### Data supplied ###
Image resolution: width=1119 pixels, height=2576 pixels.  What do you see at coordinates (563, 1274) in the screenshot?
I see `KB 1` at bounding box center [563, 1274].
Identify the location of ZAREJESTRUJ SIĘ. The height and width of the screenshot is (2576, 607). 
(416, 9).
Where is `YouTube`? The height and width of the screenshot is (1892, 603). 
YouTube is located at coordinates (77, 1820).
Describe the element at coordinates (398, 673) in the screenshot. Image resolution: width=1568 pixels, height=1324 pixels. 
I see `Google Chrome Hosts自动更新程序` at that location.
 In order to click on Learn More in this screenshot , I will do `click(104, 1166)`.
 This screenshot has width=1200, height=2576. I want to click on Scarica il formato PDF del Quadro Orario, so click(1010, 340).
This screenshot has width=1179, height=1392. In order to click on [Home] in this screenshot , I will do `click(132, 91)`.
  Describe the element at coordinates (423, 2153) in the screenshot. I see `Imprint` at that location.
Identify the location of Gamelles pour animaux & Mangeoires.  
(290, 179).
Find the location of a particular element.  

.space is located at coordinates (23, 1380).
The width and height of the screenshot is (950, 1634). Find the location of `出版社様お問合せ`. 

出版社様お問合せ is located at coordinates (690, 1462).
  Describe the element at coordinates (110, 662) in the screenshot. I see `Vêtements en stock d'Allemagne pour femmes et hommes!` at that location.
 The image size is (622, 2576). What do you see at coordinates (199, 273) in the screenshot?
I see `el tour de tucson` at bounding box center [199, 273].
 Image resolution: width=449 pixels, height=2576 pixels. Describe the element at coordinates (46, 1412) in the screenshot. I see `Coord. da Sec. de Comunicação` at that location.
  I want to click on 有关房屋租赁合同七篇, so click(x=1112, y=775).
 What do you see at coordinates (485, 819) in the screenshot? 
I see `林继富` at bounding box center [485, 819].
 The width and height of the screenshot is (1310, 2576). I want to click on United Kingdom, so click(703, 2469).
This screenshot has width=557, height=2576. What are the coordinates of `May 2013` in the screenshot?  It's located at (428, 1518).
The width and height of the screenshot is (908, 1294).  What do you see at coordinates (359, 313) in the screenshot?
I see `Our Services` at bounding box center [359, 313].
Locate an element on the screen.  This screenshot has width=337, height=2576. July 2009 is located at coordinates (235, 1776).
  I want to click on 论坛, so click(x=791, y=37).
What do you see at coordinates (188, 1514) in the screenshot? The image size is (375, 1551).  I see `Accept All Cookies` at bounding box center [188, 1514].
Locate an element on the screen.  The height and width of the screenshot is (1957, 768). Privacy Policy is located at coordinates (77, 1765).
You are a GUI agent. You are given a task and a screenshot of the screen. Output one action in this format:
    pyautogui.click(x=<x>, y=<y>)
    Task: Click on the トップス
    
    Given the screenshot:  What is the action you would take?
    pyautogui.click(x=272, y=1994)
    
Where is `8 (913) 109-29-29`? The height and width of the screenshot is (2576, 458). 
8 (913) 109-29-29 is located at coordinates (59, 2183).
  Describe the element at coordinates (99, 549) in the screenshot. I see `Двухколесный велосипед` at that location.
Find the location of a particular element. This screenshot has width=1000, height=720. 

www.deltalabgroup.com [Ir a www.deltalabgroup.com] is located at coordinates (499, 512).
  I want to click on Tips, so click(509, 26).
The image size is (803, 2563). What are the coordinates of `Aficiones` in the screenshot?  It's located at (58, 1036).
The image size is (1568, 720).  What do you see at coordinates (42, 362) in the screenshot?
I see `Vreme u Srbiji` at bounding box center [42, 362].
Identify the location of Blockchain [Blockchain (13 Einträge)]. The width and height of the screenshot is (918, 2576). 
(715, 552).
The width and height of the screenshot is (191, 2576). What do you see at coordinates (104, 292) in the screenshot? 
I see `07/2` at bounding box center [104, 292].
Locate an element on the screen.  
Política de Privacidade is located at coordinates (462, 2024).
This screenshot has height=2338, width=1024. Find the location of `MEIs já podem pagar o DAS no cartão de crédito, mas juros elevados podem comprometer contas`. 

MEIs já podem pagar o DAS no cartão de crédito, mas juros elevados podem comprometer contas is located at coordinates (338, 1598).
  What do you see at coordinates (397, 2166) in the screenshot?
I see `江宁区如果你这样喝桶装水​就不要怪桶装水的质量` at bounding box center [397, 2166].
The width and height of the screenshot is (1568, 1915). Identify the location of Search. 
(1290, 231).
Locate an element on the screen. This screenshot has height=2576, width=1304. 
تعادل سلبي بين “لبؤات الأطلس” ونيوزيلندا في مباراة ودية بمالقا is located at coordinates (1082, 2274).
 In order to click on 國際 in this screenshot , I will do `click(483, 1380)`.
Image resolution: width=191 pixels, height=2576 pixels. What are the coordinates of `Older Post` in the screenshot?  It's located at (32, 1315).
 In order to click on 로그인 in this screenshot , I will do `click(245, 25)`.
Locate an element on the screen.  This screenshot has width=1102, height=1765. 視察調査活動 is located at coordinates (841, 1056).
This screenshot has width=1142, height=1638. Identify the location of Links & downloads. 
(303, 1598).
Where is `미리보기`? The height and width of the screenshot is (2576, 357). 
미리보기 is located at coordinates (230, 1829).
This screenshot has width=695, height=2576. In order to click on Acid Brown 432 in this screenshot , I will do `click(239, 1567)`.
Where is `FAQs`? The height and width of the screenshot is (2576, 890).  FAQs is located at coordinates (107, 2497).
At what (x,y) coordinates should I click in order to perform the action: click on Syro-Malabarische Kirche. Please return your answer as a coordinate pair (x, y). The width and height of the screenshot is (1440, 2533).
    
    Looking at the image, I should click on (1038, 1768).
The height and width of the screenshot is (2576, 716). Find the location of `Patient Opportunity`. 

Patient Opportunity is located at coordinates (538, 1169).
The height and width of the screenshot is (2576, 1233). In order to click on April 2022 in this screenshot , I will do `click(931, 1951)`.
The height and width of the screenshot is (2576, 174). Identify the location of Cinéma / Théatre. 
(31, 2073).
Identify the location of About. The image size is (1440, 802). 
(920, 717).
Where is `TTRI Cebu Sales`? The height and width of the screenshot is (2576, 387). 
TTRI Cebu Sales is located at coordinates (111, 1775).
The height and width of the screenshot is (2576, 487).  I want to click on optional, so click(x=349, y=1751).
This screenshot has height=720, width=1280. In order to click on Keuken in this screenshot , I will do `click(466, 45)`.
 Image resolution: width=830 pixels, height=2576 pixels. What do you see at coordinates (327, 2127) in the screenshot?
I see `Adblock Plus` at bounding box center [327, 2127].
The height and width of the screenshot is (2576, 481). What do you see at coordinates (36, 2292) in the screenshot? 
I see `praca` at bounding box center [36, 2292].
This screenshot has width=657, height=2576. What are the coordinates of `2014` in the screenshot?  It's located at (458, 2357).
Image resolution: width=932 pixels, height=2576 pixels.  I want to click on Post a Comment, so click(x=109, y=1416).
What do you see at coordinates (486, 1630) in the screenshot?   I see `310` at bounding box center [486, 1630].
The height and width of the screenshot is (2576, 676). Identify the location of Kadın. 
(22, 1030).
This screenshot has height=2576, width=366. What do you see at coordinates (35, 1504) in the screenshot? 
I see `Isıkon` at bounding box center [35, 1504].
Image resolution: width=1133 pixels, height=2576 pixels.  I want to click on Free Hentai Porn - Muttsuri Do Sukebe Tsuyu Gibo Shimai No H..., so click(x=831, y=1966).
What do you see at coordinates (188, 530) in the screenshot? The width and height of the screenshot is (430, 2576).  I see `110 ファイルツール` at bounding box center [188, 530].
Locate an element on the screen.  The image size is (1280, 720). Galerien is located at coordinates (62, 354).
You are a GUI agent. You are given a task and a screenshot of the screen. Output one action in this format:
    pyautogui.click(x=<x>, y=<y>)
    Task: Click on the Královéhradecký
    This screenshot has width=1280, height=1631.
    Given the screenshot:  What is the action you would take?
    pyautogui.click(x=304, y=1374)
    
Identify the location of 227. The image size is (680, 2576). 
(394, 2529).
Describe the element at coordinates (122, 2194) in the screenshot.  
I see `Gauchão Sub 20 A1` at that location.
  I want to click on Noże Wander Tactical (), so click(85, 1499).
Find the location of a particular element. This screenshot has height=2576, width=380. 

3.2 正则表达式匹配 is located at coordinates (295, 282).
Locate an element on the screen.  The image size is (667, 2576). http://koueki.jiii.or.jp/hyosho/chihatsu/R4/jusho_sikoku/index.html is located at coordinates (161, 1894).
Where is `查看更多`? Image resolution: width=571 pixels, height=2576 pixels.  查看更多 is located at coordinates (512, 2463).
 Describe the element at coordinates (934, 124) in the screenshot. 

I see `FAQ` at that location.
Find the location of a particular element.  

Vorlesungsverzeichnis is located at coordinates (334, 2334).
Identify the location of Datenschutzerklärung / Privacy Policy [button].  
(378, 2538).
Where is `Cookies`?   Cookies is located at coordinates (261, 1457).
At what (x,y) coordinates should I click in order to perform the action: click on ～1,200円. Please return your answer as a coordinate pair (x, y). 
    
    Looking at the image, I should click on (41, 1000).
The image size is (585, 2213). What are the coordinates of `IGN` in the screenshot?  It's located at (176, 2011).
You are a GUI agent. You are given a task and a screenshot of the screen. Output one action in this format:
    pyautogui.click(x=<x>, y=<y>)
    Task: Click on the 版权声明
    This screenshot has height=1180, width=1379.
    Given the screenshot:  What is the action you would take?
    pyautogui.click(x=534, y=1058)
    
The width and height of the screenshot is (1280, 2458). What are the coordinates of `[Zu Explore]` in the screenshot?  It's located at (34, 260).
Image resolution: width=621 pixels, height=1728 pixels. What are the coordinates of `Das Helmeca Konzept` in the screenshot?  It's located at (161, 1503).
###
Look above for the line with "is (1440, 2533)." and the line with "The height and width of the screenshot is (2576, 1233).". Write out those two lines and all the lines between them, exactly, and no others.

At what (x,y) coordinates should I click in order to perform the action: click on Syro-Malabarische Kirche. Please return your answer as a coordinate pair (x, y). The width and height of the screenshot is (1440, 2533).
    
    Looking at the image, I should click on (1038, 1768).
The height and width of the screenshot is (2576, 716). Find the location of `Patient Opportunity`. 

Patient Opportunity is located at coordinates (538, 1169).
The height and width of the screenshot is (2576, 1233). In order to click on April 2022 in this screenshot , I will do `click(931, 1951)`.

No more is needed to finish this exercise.